Vous savez, le discours salafiste ne m'étonne pas. Il y a toujours un conflit entre l'extrémisme et l'art. Ce sont deux choses qui ne marchent pas ensemble. L'Europe a connu cela aussi. La littérature présente une vision du monde très tolérante, qui ne juge pas les autres ; elle pose des questionnements et tente de comprendre les sociétés. L'extrémisme, c'est le contraire ; il est dans le jugement permanent et classifie les gens. Les extrémistes pensent qu'ils sont détenteurs de la vérité absolue et prétendent détenir des réponses définitives. Si vous avez le goût littéraire, vous ne serez jamais extrémiste et le contraire est juste aussi.
-Cela ne vous fait pas peur ?
Il n y a pas de risque, mais plutôt un combat à mener et je suis déterminé à le porter. On doit défendre la liberté d'expression, qui n'est jamais un cadeau. C'est vrai que je fait l'objet d'un lynchage médiatique de la part des extrémistes, mais ce sont les hommes de main du pouvoir qui sont venus me menacer devant mon cabinet. Les salafistes sont un corps étranger à l'Egypte. Ils s'attaquent à des éléments qui structurent la société égyptienne. La musique et le cinéma sont des éléments essentiels de la culture égyptienne. Les salafistes défendent une conception de la religion importée d'Arabie Saoudite. Ils interprètent le désert. Ce qui est le contraire de notre interprétation de la religion qui est faite par Mohamed Abdou.
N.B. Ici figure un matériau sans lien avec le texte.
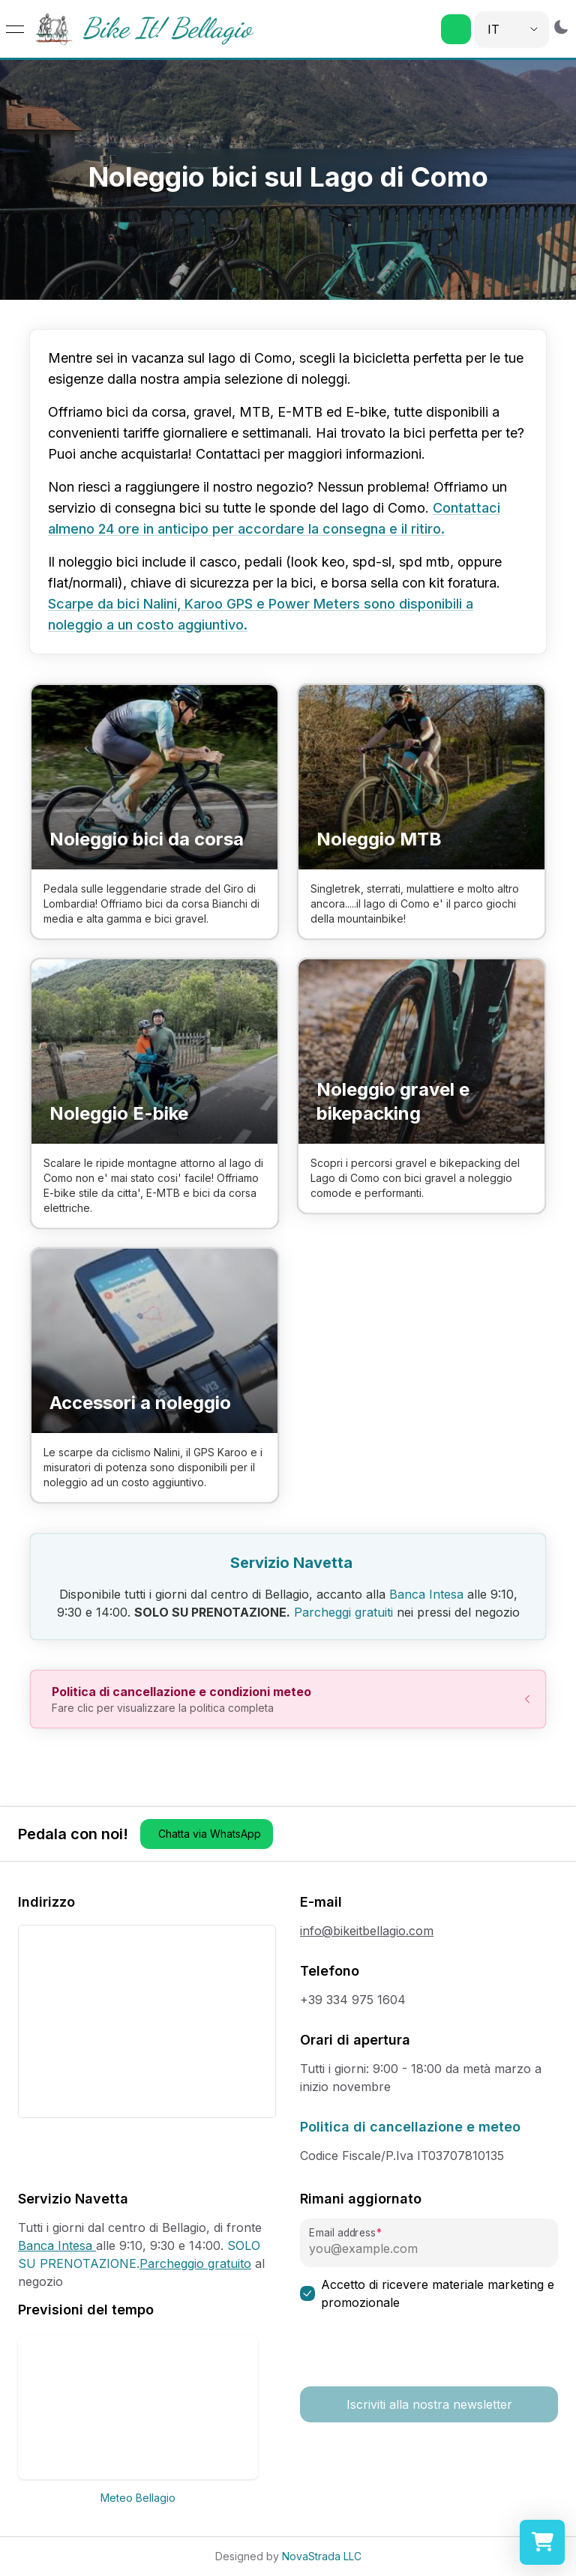 This screenshot has height=2576, width=576. What do you see at coordinates (322, 2556) in the screenshot?
I see `NovaStrada LLC` at bounding box center [322, 2556].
Toutes les interprétations faites par Mohamed Abdou sont l'exact contraire de la vision salafiste de la religion ; il était pour la liberté de la femme, la liberté de création, la démocratie. Il disait déjà, en 1899, que la burqa n'a rien avoir avec la religion, que c'est une habitude qui vient du désert et que l'islam n'a jamais dit qu'il fallait cacher le visage de la femme.L'interprétation wahhabite de la religion, qui est très fermée, est soutenue par l'argent du pétrole et toutes ces chaînes de télévision.
-Comment avez-vous vécu le 25 janvier 2011 et la chute de Moubarak, vous qui militez contre le régime depuis des années ?
C'était un grand moment de ma vie, un moment unique. On ne fait pas de révolution chaque matin. C'est une chance de vivre des moments pareils, des moments où j'ai appris énormément de choses sur mon peuple. J'écris souvent le mot «peuple» dans mes romans et dans mes livres, mais c'était la première fois que je sentais ce que veut dire le mot peuple. Vivre avec deux millions de personnes sur la place Tahrir avec ce sentiment d'être une seule famille est extraordinaire. J'ai été inspiré pour écrire des livres et des livres ; j'espère avoir le temps pour le faire.
-La révolution égyptienne sera-t-elle le futur roman de Aswany ?
Je travaille sur un roman sur l'Egypte des années quarante depuis trois ans, mais j'ai arrêté d'écrire durant la révolution. Il est clair que la révolution sera présente dans mes prochains romans.